--- Stored data entries ---

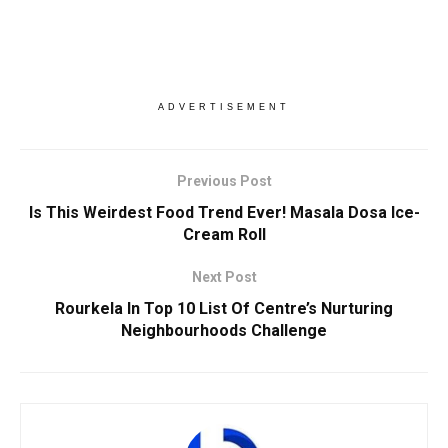
ADVERTISEMENT
Previous Post
Is This Weirdest Food Trend Ever! Masala Dosa Ice-
Cream Roll
Next Post
Rourkela In Top 10 List Of Centre’s Nurturing
Neighbourhoods Challenge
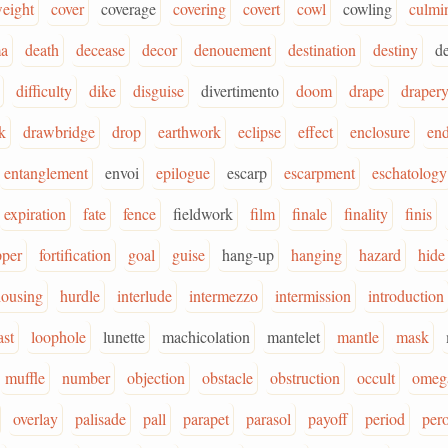
eight
cover
coverage
covering
covert
cowl
cowling
culmi
ma
death
decease
decor
denouement
destination
destiny
d
difficulty
dike
disguise
divertimento
doom
drape
draper
k
drawbridge
drop
earthwork
eclipse
effect
enclosure
en
entanglement
envoi
epilogue
escarp
escarpment
eschatology
expiration
fate
fence
fieldwork
film
finale
finality
finis
pper
fortification
goal
guise
hang-up
hanging
hazard
hide
housing
hurdle
interlude
intermezzo
intermission
introduction
ast
loophole
lunette
machicolation
mantelet
mantle
mask
muffle
number
objection
obstacle
obstruction
occult
omeg
overlay
palisade
pall
parapet
parasol
payoff
period
pero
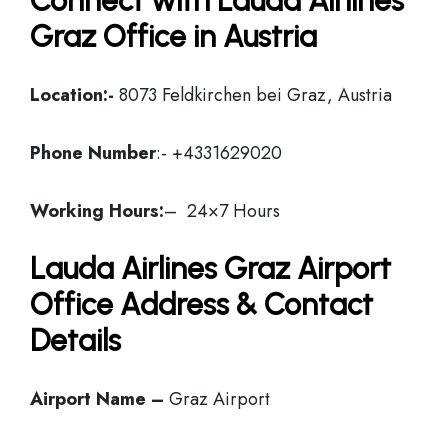
Connect with Lauda Airlines
Graz Office in Austria
Location:-
8073 Feldkirchen bei Graz, Austria
Phone Number
:- +4331629020
Working Hours:
– 24×7 Hours
Lauda Airlines Graz Airport
Office Address & Contact
Details
Airport Name –
Graz Airport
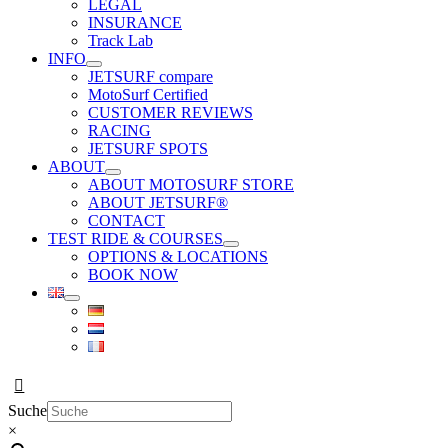
LEGAL
INSURANCE
Track Lab
INFO
JETSURF compare
MotoSurf Certified
CUSTOMER REVIEWS
RACING
JETSURF SPOTS
ABOUT
ABOUT MOTOSURF STORE
ABOUT JETSURF®
CONTACT
TEST RIDE & COURSES
OPTIONS & LOCATIONS
BOOK NOW
Suche
×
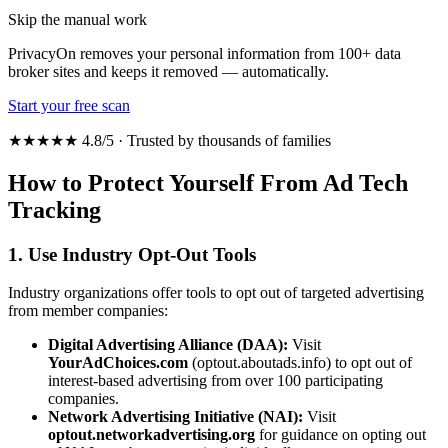
Skip the manual work
PrivacyOn removes your personal information from 100+ data
broker sites and keeps it removed — automatically.
Start your free scan
★★★★★ 4.8/5 · Trusted by thousands of families
How to Protect Yourself From Ad Tech
Tracking
1. Use Industry Opt-Out Tools
Industry organizations offer tools to opt out of targeted advertising
from member companies:
Digital Advertising Alliance (DAA):
Visit
YourAdChoices.com
(optout.aboutads.info) to opt out of
interest-based advertising from over 100 participating
companies.
Network Advertising Initiative (NAI):
Visit
optout.networkadvertising.org
for guidance on opting out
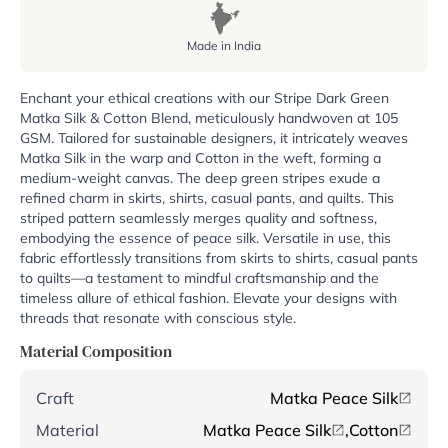
Made in India
Enchant your ethical creations with our Stripe Dark Green
Matka Silk & Cotton Blend, meticulously handwoven at 105
GSM. Tailored for sustainable designers, it intricately weaves
Matka Silk in the warp and Cotton in the weft, forming a
medium-weight canvas. The deep green stripes exude a
refined charm in skirts, shirts, casual pants, and quilts. This
striped pattern seamlessly merges quality and softness,
embodying the essence of peace silk. Versatile in use, this
fabric effortlessly transitions from skirts to shirts, casual pants
to quilts—a testament to mindful craftsmanship and the
timeless allure of ethical fashion. Elevate your designs with
threads that resonate with conscious style.
Material Composition
Craft
Matka Peace Silk
Material
Matka Peace Silk
,
Cotton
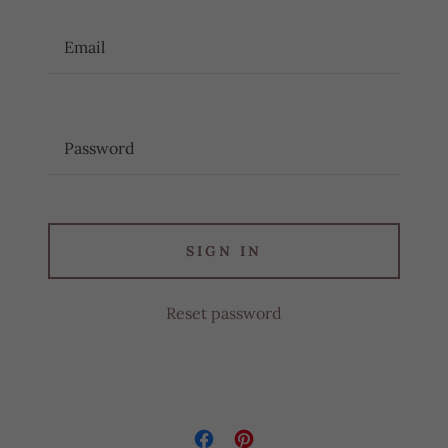
SIGN IN
Reset password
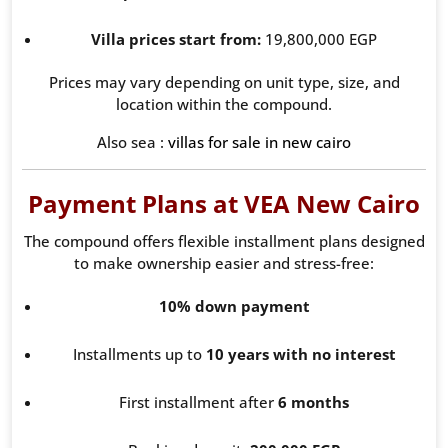
Villa prices start from:
19,800,000 EGP
Prices may vary depending on unit type, size, and
location within the compound.
Also sea :
villas for sale in new cairo
Payment Plans at VEA New Cairo
The compound offers flexible installment plans designed
to make ownership easier and stress-free:
10% down payment
Installments up to
10 years with no interest
First installment after
6 months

--- REQUIREMENT ---
Determine how many lines above contain the string "Office". Give only that number.

--- ANSWER ---
2